Today, the legendary Jet Propulsion Laboratory considers this All Hallows’ Eve its “Nativity Scene,” the DIY beginnings of a national research facility that has helped America lead the way in space exploration for decades.
In reality, that Halloween in the Arroyo Seco was just another day for the three main “rocket boys,” who had grown up obsessed with the new genre of science fiction, like Jules Verne’s “From the Earth to the Moon.” Art and music lover Frank Malina, a graduate student in aerodynamics at Caltech’s Guggenheim Aeronautical Laboratory, was the theoretician and mathematician of the group. Mechanic and machinist Ed Forman who, according to historian M.G. Lord, "could cobble together almost any device out of junkyard finds."

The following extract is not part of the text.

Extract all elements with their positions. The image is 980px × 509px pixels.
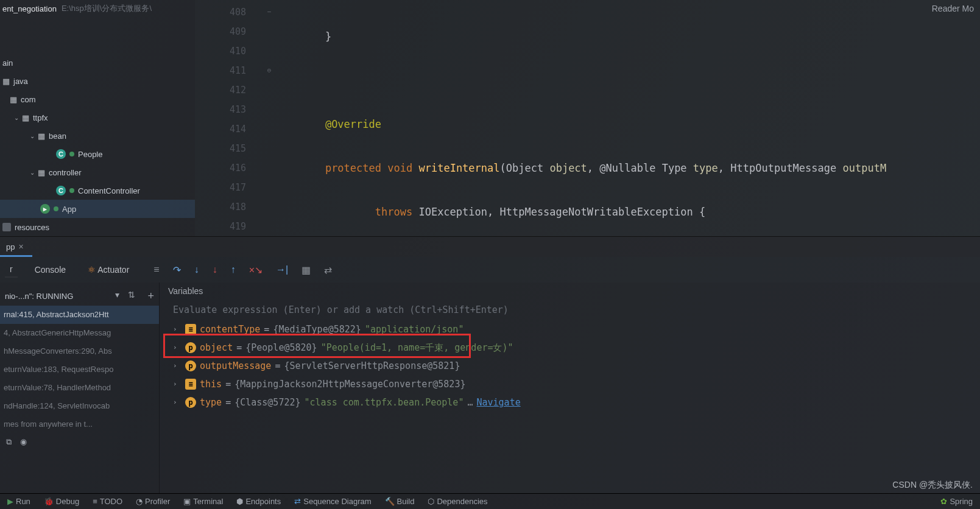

And then there was Ed Forman’s best friend from high school, Marvel “Jack” Whiteside Parsons, a self-taught theoretician and chemist who was a whiz at mixing rocket fuels. Since high school, Forman and the handsome, charismatic Parsons, who Malina claimed “lacked the discipline of formal training, [but] had an uninhibited fruitful imagination,” had been experimenting with rockets in their backyards."It was our desire and intent,” Forman said, “to develop the ability to rocket to the moon."
According to John Carter, author of “Sex and Rockets: The Occult World of Jack Parsons,” Malina (who had met the high school chums at a Caltech lecture) introduced Parsons and Forman to Theodore von Kármán, the benevolent director of the Guggenheim Aeronautical Laboratory (GALCIT). Von Kármán was captivated by the quirky trio, who called themselves “the group,” and their novel ideas on rocketry. He was particularly captivated by “delightful screwball” Parsons, who “loved to recite pagan poetry to the sky while stamping his feet.” Carter writes:
The group decided that their first goal would be to develop a working motor. Stationary tests of motors, rather than launching test rockets, was the first priority …. Von Kármán persuaded GALCIT to lease three acres of land from the city of Pasadena in the area known as the Arroyo Seco, which exists in the shadow of the San Gabriel Mountains, just above the dam called Devil's Gate. The acreage was the site of the new group's experiments. Today, NASA's Jet Propulsion Laboratory is situated there.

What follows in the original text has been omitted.